In a second approach, we restricted the analysis to animals, to limit the biases generated by too divergent outgroups, and eliminating all the sites containing missing data. The addition of more divergent outgroups to a given dataset already containing an outgroup is known to decrease the reliability of phylogenetic reconstruction, rather than increasing it. This is due to a phenomenon analogous to the LBA artefact. Therefore, since the outgroup status of sponges is not dubious (and confirmed by our 7 species dataset analyses) it is better not to use the yeast in more refined analyses. This resulted in a 4638 amino-acid dataset for 6 species with sponges as the outgroup. This dataset was analysed by a range of methods including the most recent ones; they are presented below, with their relative advantages and susceptibility to artefacts, and either using the amino-acid or the nucleotide sequence data, and in the last case, either using codon models, or nucleotide models with different partitions of codon positions. From that combination of analyses we will identify which are the most important artefacts and which are the solutions.

We first used a homogeneous stationary Maximum likelihood method implemented by PhyML [75]. On the amino-acid data set, we used the WAG empirical model of evolution, estimating the proportion of invariant sites by maximising the likelihood, and assuming a gamma shape distribution of rates of substitution among sites with a value of 2 for the gamma parameter. The corresponding 13914 nucleotide sequence alignments were also analysed with PhyML. We used several codon position partitions (first and second positions, second position only, and all three positions) for most types of analyses. MrAIC [76] was used to determine the best model of nucleotide evolution using Akaike criteria. The best model selected was then used to obtain a consensus tree from 100 bootstraps of PhyML analyses, and we computed approximate likelihood ratio test branch supports for this model using aLRT-PhyML [77]. PhyML uses a starting tree to explore the space of possible trees: we used both the BIONJ starting tree option (in which the starting tree is inferred by BIONJ) and a "user defined starting tree", where the chaetognath was at the base of a protostome clade, to possibly avoid a bias of LBA at this step since BIONJ is sensible to LBA (see results and discussion). ML trees were also reconstructed assuming codon models of substitution, which combine the information at the amino-acid level (non synonymous changes, less saturation) and nucleotide level (compositional biases, codon preference) using the HyPHY package [78].
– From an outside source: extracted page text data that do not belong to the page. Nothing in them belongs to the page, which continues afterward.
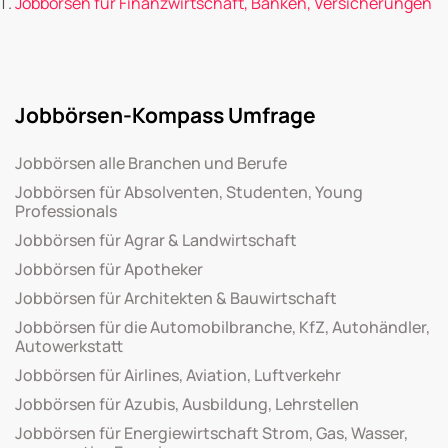
Jobbörsen für Finanzwirtschaft, Banken, Versicherungen
Jobbörsen-Kompass Umfrage
Jobbörsen alle Branchen und Berufe
Jobbörsen für Absolventen, Studenten, Young
Professionals
Jobbörsen für Agrar & Landwirtschaft
Jobbörsen für Apotheker
Jobbörsen für Architekten & Bauwirtschaft
Jobbörsen für die Automobilbranche, KfZ, Autohändler,
Autowerkstatt
Jobbörsen für Airlines, Aviation, Luftverkehr
Jobbörsen für Azubis, Ausbildung, Lehrstellen
Jobbörsen für Energiewirtschaft Strom, Gas, Wasser,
Non ML methods were also used on these data sets using MEGA version 3.1 [79], parsimony, and Neighbour Joining with the LogDet distance, in an attempt to overcome the problem of mutual attraction of the branches which have the same compositional bias. In effect, even the most rich parameter models of classical available ML methods are stationary and homogeneous (i.e., they assume that the same matrix of substitution applies to all branches of the tree and all sites, therefore compositional biases may lead to wrong topology with high bootstrap and high aLRT branch support). Using MEGA, we computed the base composition of each taxon, and performed relative tests of evolutionary rate among taxa, allowing to identify taxa susceptible to be artefactually joined because of similar nucleotide composition or evolutionary rates (long branch attraction).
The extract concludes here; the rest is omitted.